In December, 1944, Maj. Steele was in Germany where the Wehrmacht was fighting on home soil, counterattacking the Canadian advance. He and his driver, Private Pete Markowski, were cut off from their own regiment. Fighting their way back, they captured a farmhouse but then Maj. Steele was wounded in the leg by a burst of machine gun fire.

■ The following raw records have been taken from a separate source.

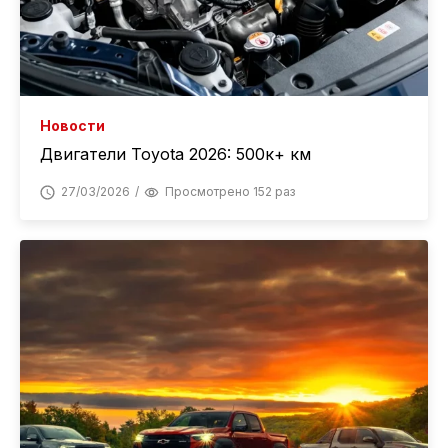
Новости
Двигатели Toyota 2026: 500к+ км
27/03/2026
Просмотрено 152 раз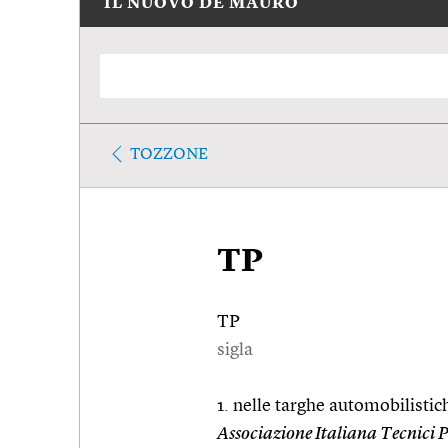
IL NUOVO DE MAURO
TOZZONE
TP
TP
sigla
1. nelle targhe automobilistich
Associazione Italiana Tecnici P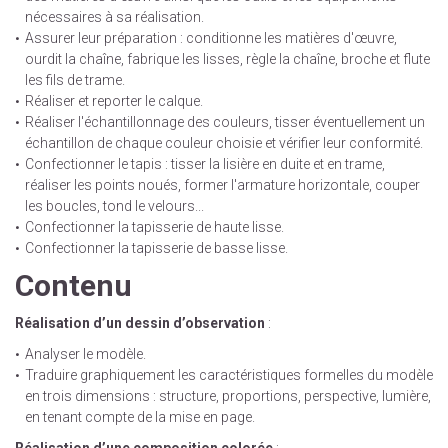
nécessaires à sa réalisation.
Assurer leur préparation : conditionne les matières d'œuvre,
ourdit la chaîne, fabrique les lisses, règle la chaîne, broche et flute
les fils de trame.
Réaliser et reporter le calque.
Réaliser l'échantillonnage des couleurs, tisser éventuellement un
échantillon de chaque couleur choisie et vérifier leur conformité.
Confectionner le tapis : tisser la lisière en duite et en trame,
réaliser les points noués, former l'armature horizontale, couper
les boucles, tond le velours...
Confectionner la tapisserie de haute lisse.
Confectionner la tapisserie de basse lisse.
Contenu
Réalisation d’un dessin d’observation
:
Analyser le modèle.
Traduire graphiquement les caractéristiques formelles du modèle
en trois dimensions : structure, proportions, perspective, lumière,
en tenant compte de la mise en page.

The Germans captured him but Pte. Markowski hid behind a hedgerow. He waited until a German medic was treating Maj. Steele‘s wounds and then walked, unarmed, up to the German and suggested it would be easier if he took the major back to their own lines. The German agreed and the two made it back to Canadian lines. If Maj. Steele had stayed in German care he could well have died from his leg wounds.
Telford Ezra Steele, known as Si, was born on Aug. 31, 1915, at Fort Erie, Ont.
At the end of the First World War, when he was three years old, the family moved to Chatham, Ont., where his father worked for Union Gas. He went to Chatham Vocational High School and was a star hockey player.
After high school he worked at Union Gas and played for the Chatham Maroons, a farm team of the Montreal Maroons, then a team in the National Hockey League. When war came again in 1939, he enlisted in the Kent Regiment, whose job it was to train machine gun crews for service overseas.
He rose through the ranks and was a sergeant just before he was sent overseas. He was promoted to second lieutenant. Arriving in England just after the 1942 Dieppe raid, he asked to be assigned to the Essex Scottish, which had lost most of its men in the operation.
Just before the invasion of Normandy on June 6, 1944, the company commander was injured in a ball game and Si Steele was promoted from captain to acting major. He and his troops landed in Normandy in late June.
One of his military colleagues described Maj. Steele as an ordinary man who did extraordinary things in war. The incident in which he won his Military Cross was extraordinary for a man who had never done anything more violent than throw a body check before the war.
In early July, 1944, he and his men were ordered to take an orchard and a farmhouse from where Germans were slowing an armoured advance near the Norman city of Caen.
Maj. Steele led his men through intense fire to knock out the German position. "The success of this operation can be largely attributed to the ability, aggression, spirit and courage of this officer," read the citation of the award.
He received the Military Cross in a field ceremony from Field Marshal Bernard Montgomery. It was the first MC awarded to a Canadian in the Normandy invasion. The Military Cross is an award for bravery in action. He was also mentioned in dispatches twice for other actions.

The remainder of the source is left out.